Microbial Characterization of piglet fecal microbiota utilizing metagenomics. Differences in microbial communities in MSP and control group at 6 weeks (n = 9 per group). Violin plots reflect differences in bacterial diversity in fecal microbiota according to the Shannon index and Chao richness. A Shannon diversity representing alpha diversity and B Chao diversity. C, D Nonmetric multidimensional scaling analysis of weighted and unweighted UniFrac distance. Relative abundance of 10 dominant OTUs in MSP group piglet fecal microbiota at family level E and genus level F. Relative abundance of 10 dominant OTUs in control group piglet fecal microbiota at family level G and genus level H

In MSP group, Prevotellaceae, Lachnospiraceae, Ruminococcaceae and Veillonellaceae were dominant family classification, while the control group was Ruminococcaceae, Prevotellaceae, Lachnospiraceae, Clostridiaceae and Succinivibrionaceae (Fig. 2E, G). At the genus level, Prevotella was dominant in both MSP (25.22%) and control groups (15.68%). Notably, MSP supplement increased Lactobacillus to 2.39% while the relative abundance of Clostridium taxa, which are associated with a variety of pathogens, was significantly higher in the control group (control, 7.58%; MSP, 4.3%; p = 0.0236) (Fig. 2F, H).
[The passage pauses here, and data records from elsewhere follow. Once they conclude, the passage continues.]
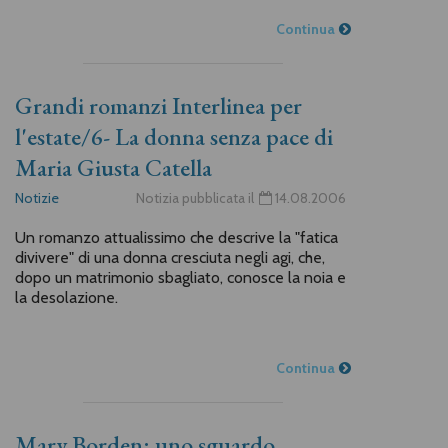
Continua
Grandi romanzi Interlinea per
l'estate/6- La donna senza pace di
Maria Giusta Catella
Notizie
Notizia pubblicata il
14.08.2006
Un romanzo attualissimo che descrive la "fatica
divivere" di una donna cresciuta negli agi, che,
dopo un matrimonio sbagliato, conosce la noia e
la desolazione.
Continua
Mary Borden: uno sguardo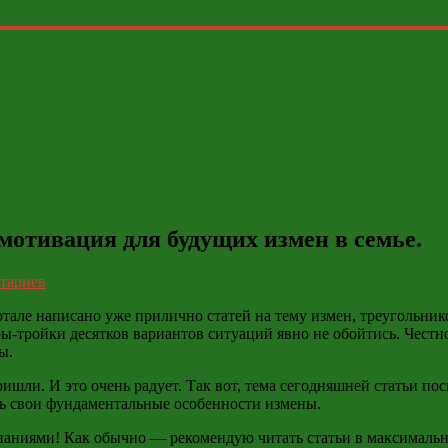
мотивация для будущих измен в семье.
тариев
але написано уже прилично статей на тему измен, треугольнико
ы-тройки десятков вариантов ситуаций явно не обойтись. Честно
ы.
ишли. И это очень радует. Так вот, тема сегодняшней статьи п
ть свои фундаментальные особенности измены.
 знаниями! Как обычно — рекомендую читать статьи в максималь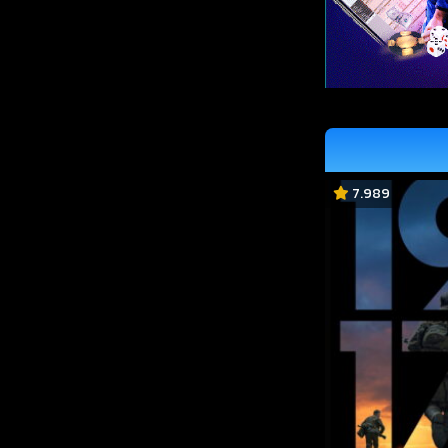
7.989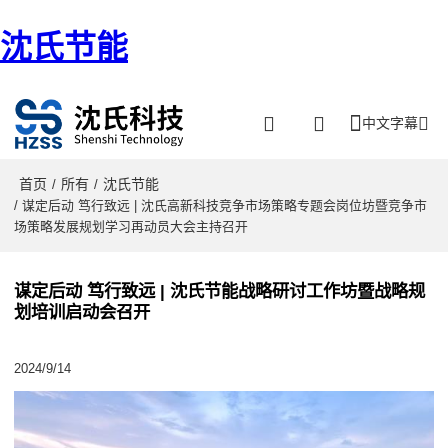
沈氏节能
中文字幕
首页
所有
沈氏节能
/
/
/ 谋定后动 笃行致远 | 沈氏高新科技竞争市场策略专题会岗位坊暨竞争市
场策略发展规划学习再动员大会主持召开
谋定后动 笃行致远 | 沈氏节能战略研讨工作坊暨战略规
划培训启动会召开
2024/9/14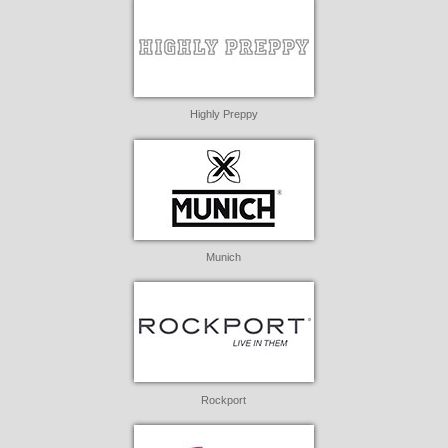
Highly Preppy
Munich
Rockport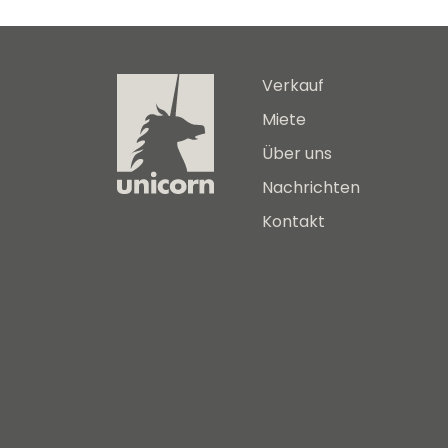
Verkauf
Miete
Über uns
Nachrichten
Kontakt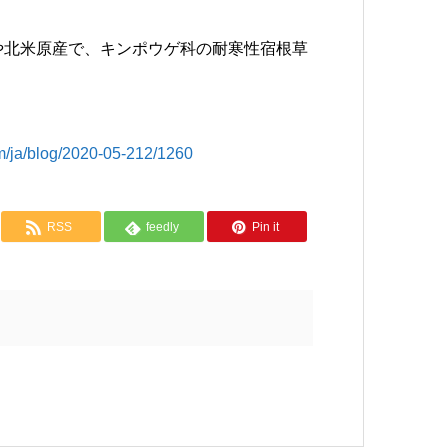
は、欧州や北米原産で、キンポウゲ科の耐寒性宿根草
/blog/2020-05-212/1260
RSS
feedly
Pin it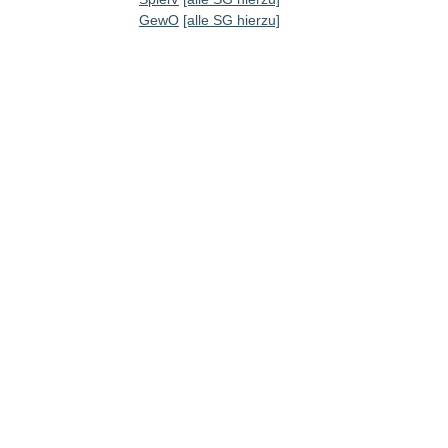
GewO
[alle SG hierzu]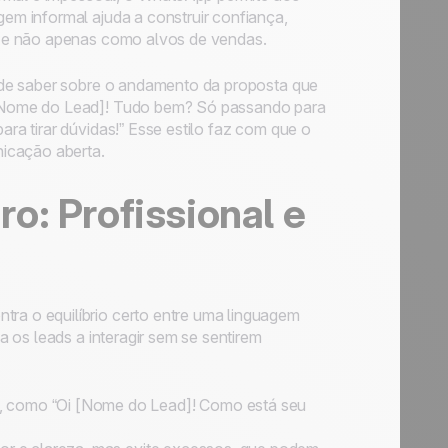
m informal ajuda a construir confiança,
l e não apenas como alvos de vendas.
 de saber sobre o andamento da proposta que
[Nome do Lead]! Tudo bem? Só passando para
a tirar dúvidas!” Esse estilo faz com que o
icação aberta.
o: Profissional e
a o equilíbrio certo entre uma linguagem
 os leads a interagir sem se sentirem
 como “Oi [Nome do Lead]! Como está seu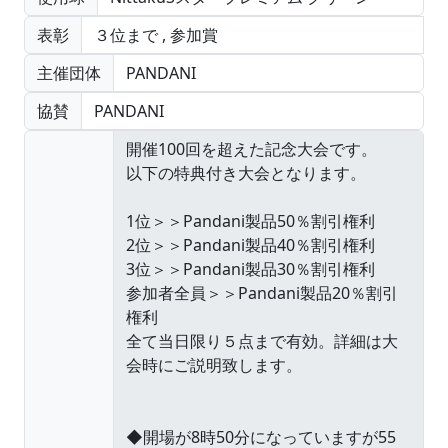
表彰
３位まで
,
参加賞
主催団体
PANDANI
協賛
PANDANI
To assess whether the effect of MSP feeding could be different depending on the growth phases of piglets, the fecal microbiota of piglets in the early, middle and late phase were compared and analyzed (Additional file 1: Fig. S1). Unfortunately, significant changes in fecal microbiota between the growth phases were not observed except the Shannon index. Although there was no remarkable alternation, relative abundance of Lactobacillus was obviously increased as a result of MSP feeding among all growth phases. These results indicated that the MSP supplement made substantial alterations to fecal microbiota of piglet. Since Lactobacillus has been generally regarded as a commensal bacterium, it has been deserved of research on the cascade impacts on piglet gut microbiome.
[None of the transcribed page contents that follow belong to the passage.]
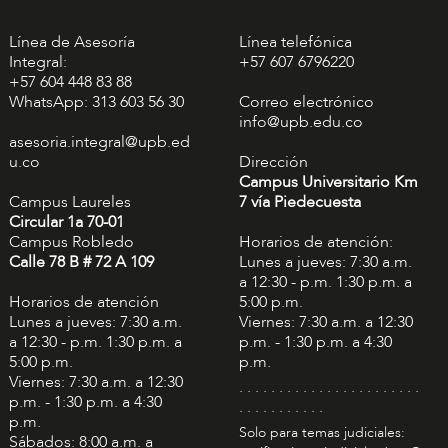
Línea de Asesoría
Línea telefónica
Integral:
+57 607 6796220
+57 604 448 83 88
WhatsApp: 313 603 56 30
Correo electrónico
info@upb.edu.co
asesoria.integral@upb.ed
u.co
Dirección
Campus Universitario Km
Campus Laureles
7 vía Piedecuesta
Circular 1a 70-01
Campus Robledo
Horarios de atención:
Calle 78 B # 72 A 109
Lunes a jueves: 7:30 a.m.
a 12:30 - p.m. 1:30 p.m. a
Horarios de atención
5:00 p.m.
Lunes a jueves: 7:30 a.m.
Viernes: 7:30 a.m. a 12:30
a 12:30 - p.m. 1:30 p.m. a
p.m. - 1:30 p.m. a 4:30
5:00 p.m.
p.m.
Viernes: 7:30 a.m. a 12:30
. . . . . . . . . . . . . . . . . . . . . . .
p.m. - 1:30 p.m. a 4:30
. . . . . . . . . . .
p.m.
Solo para temas judiciales:
Sábados: 8:00 a.m. a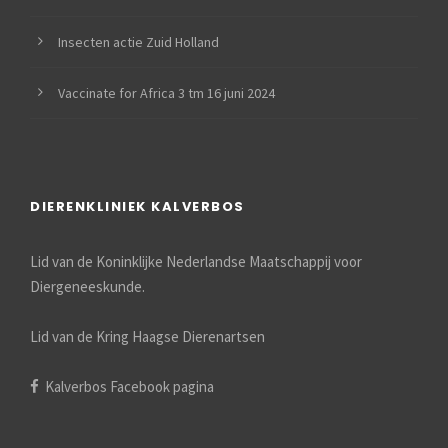
Insecten actie Zuid Holland
Vaccinate for Africa 3 tm 16 juni 2024
DIERENKLINIEK KALVERBOS
Lid van de Koninklijke Nederlandse Maatschappij voor
Diergeneeskunde.
Lid van de Kring Haagse Dierenartsen
Kalverbos Facebook pagina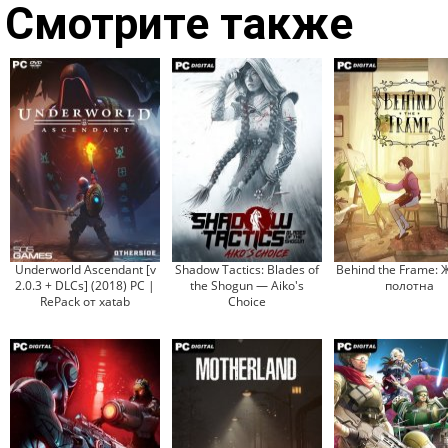
Смотрите также
Underworld Ascendant [v
Shadow Tactics: Blades of
Behind the Frame:
2.0.3 + DLCs] (2018) PC |
the Shogun — Aiko's
полотна
RePack от xatab
Choice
Microbiological characterization of fecal microbiota in piglets supplemented with MSP through comparison between culturomic and metagenomic approaches

According to the previous results, MSP supplementation increased Lactobacillus abundance in metagenomics analysis, which presented the necessity about further characterization of Lactobacillus compositional alterations. Therefore, we applied culturomics to investigate whether the metagenomics matched with culturable isolates from MSP piglet feces and identified the Lactobacillus species which were increased by MSP supplement. Total 267 bacterial colonies were isolated; 42 species were classified and 9% were unidentified (Fig. 3A). 42 species were partitioned into 23 genera, the dominant genera were Lactobacillus (29.59%), Escherichia (23.22%) and Enterococcus (11.24%) (Fig. 3B). In Lactobacillus, 9 species were classified and the dominant species were L. curvatus (51.28%), L. sakei (20.51%) and L. mucosae (10.26%). These species were included in 10 dominant species in which total bacteria was isolated from piglet feces (Fig. 3C, D). Notably, Lactobacillus species isolated from culturomics were matched with the metagenome relative abundance by 38.5%, still, Lactobacillus species composing MSP were not regarded as dominant in both analyses (Fig. 3D–F). These results revealed that MSP supplement increased Lactobacillus as commensal in gut environment other than those included in MSP in piglet fecal microbiota, and these commensal Lactobacillus strains would improve growth performance or influence a particular metabolic pathway.

Fig. 3
figure 3

Microbial characterization of MSP group utilizing culturomics and comparison analysis with metagenomics. A Identification of MSP group piglet fecal microbiota through culturomics approaches. B 10 dominant bacteria genus of MSP piglet fecal microbiota in culturomics approaches. C bacteria species. D Composition of Lactobacillus spp. detected from MSP piglet fecal microbiota through culturomics approaches. E Relative abundance of OTUs identifying Lactobacillus spp. F Venn diagram depicting the number of bacterial species identified by culturomics (yellow) and metagenomics (purple), along with the proportion of species detected by both approaches (gray)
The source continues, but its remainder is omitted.